Increasing investment in research for organic farming will help to provide answers to many environmental and social issues of Europe’s farming systems, says a new study presented in the European Parliament. The study, carried out by the Université Catholique de Louvain (BE) and the Organic Research Centre (UK), was commissioned by the Greens in the European Parliament. It was presented at the conference “Research for Transition” on 22 October 2015.
Organic farming is better placed to address sustainability challenges than conventional farming
The study reveals a paradox between the potential of and actual investment in organic farming research. Scientiﬁc evidence shows that organic farming is better placed to address sustainability challenges than conventional farming. This is in clear contrast to the limited research money spent on organic farming, both at European and national levels.
“The organic food and farming sector is a frontrunner in the transition towards sustainable food systems”, comments Eduardo Cuoco, head of the TP Organics secretariat, “In 2014, TP Organics published a Strategic Research and Innovation Agenda for Organic Food and Farming. The agenda shows that the organic sector has much to offer for the whole of agriculture, both in terms of designing more sustainable production systems, and for the design of resilient business models.
EU and Member States underinvest in research
The study presented today points out that the EU and Member States underinvest in research to deliver on this potential. The Horizon 2020 Work Programme adopted last week contained significantly more budget for organic farming than previous EU research programmes, but it is only a first step.

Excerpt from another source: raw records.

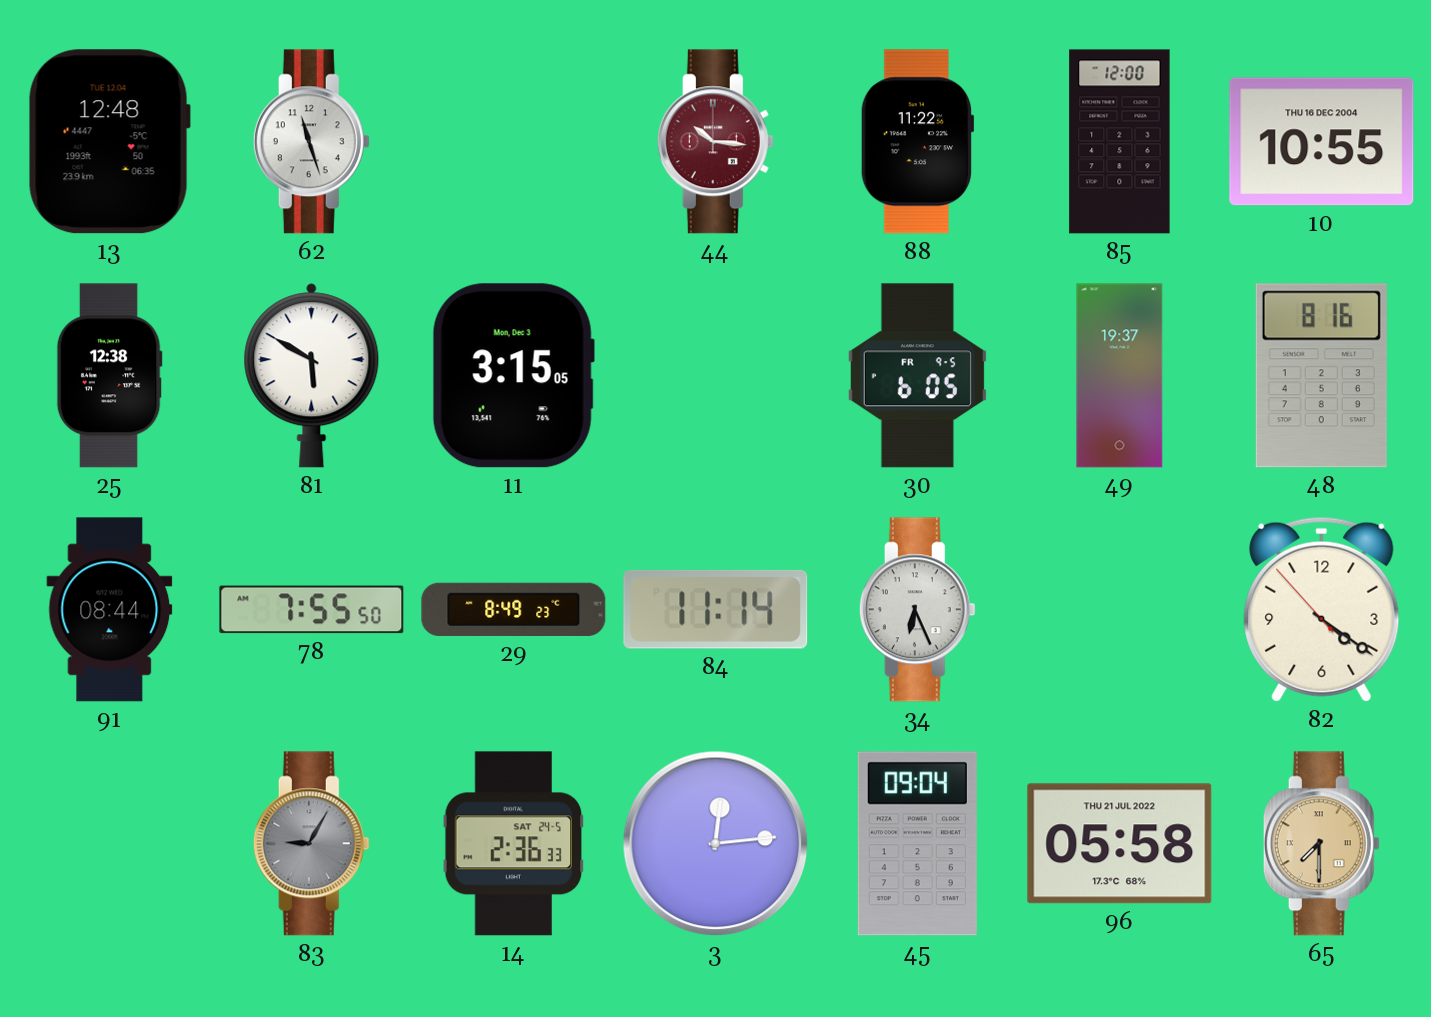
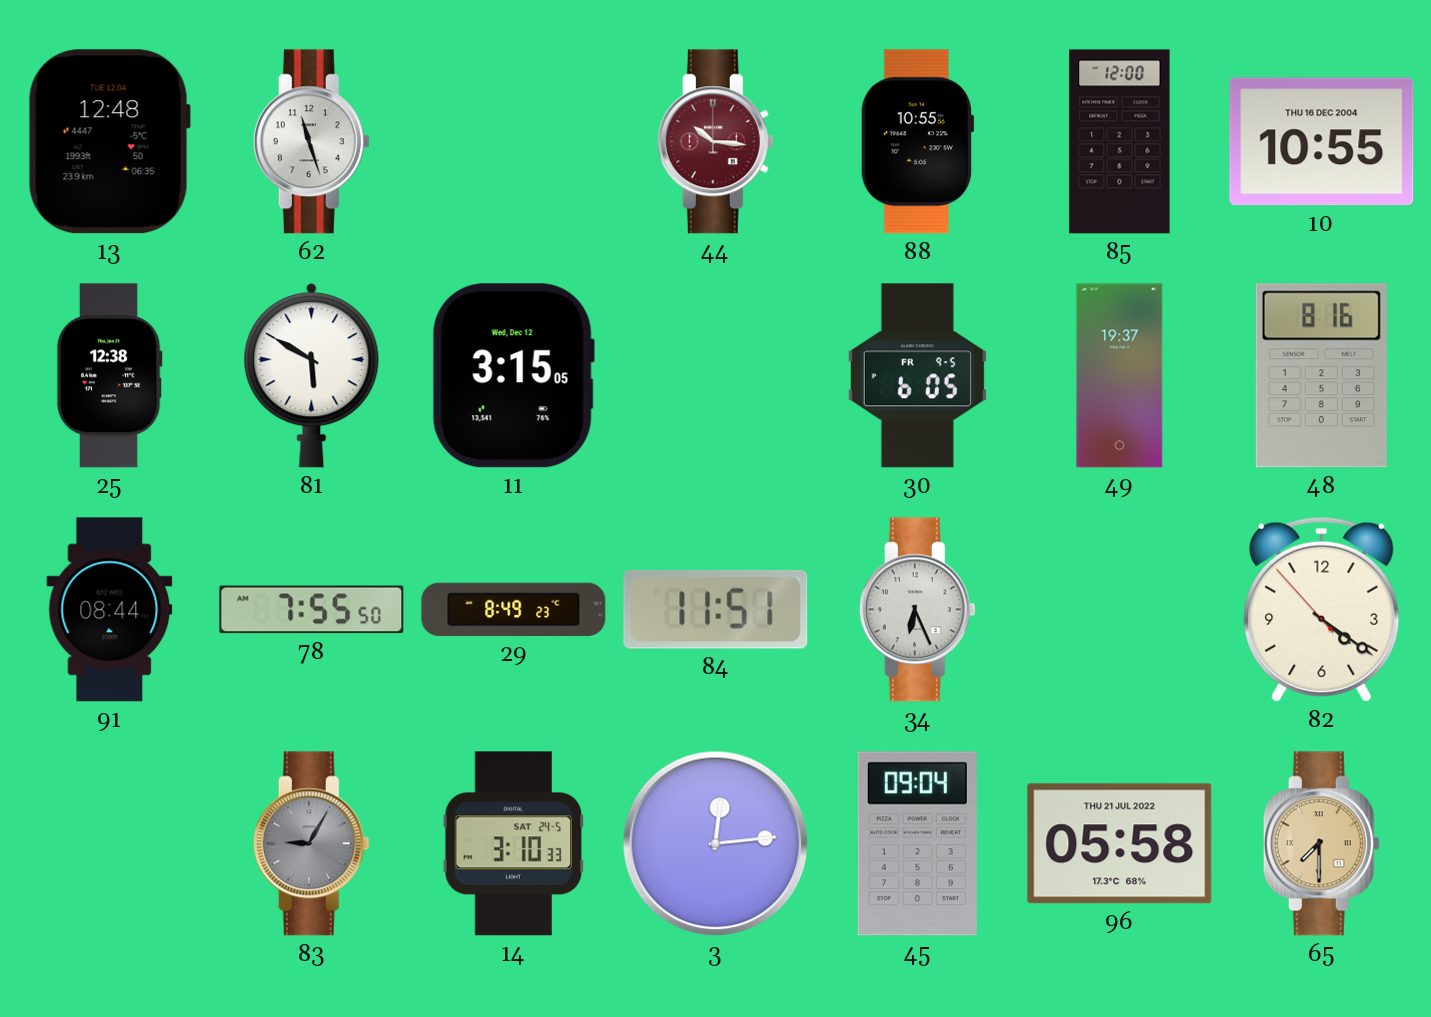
88: 11:22 -> 10:55
11 date: Mon, Dec 3 -> Wed, Dec 12
84: 11:14 -> 11:51
14: 2:36 -> 3:10
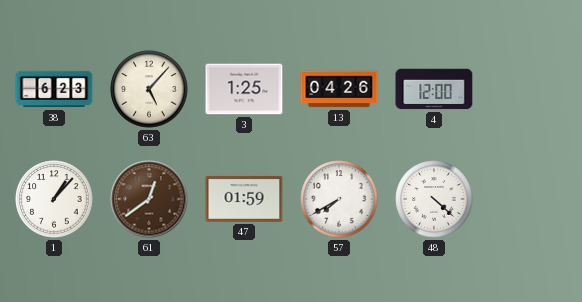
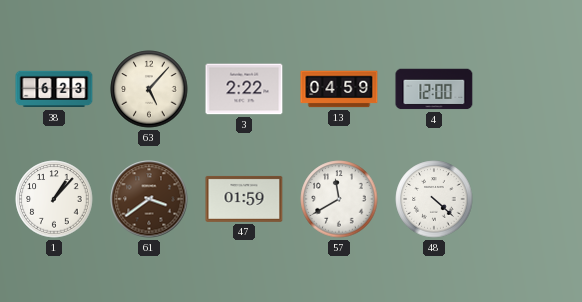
3: 1:25 -> 2:22
13: 04:26 -> 04:59
61: 12:39 -> 3:39
57: 7:40 -> 11:40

A fair share of public money should be allocated to the development of the organic sector.”
“Organic farming is often criticized for having lower yields than conventional farming”, adds co-author of the study Susanne Padel from the Organic Research Centre and member of the TP Organics Steering Committee, “but given the huge discrepancies in research investment between organic and conventional farming, organic is performing amazingly well. Whilst the productivity of conventional farming systems is reaching a plateau despite intensive use of fossil energy and non-renewable inputs, the potential of the productivity of organic farming has still to be explored.”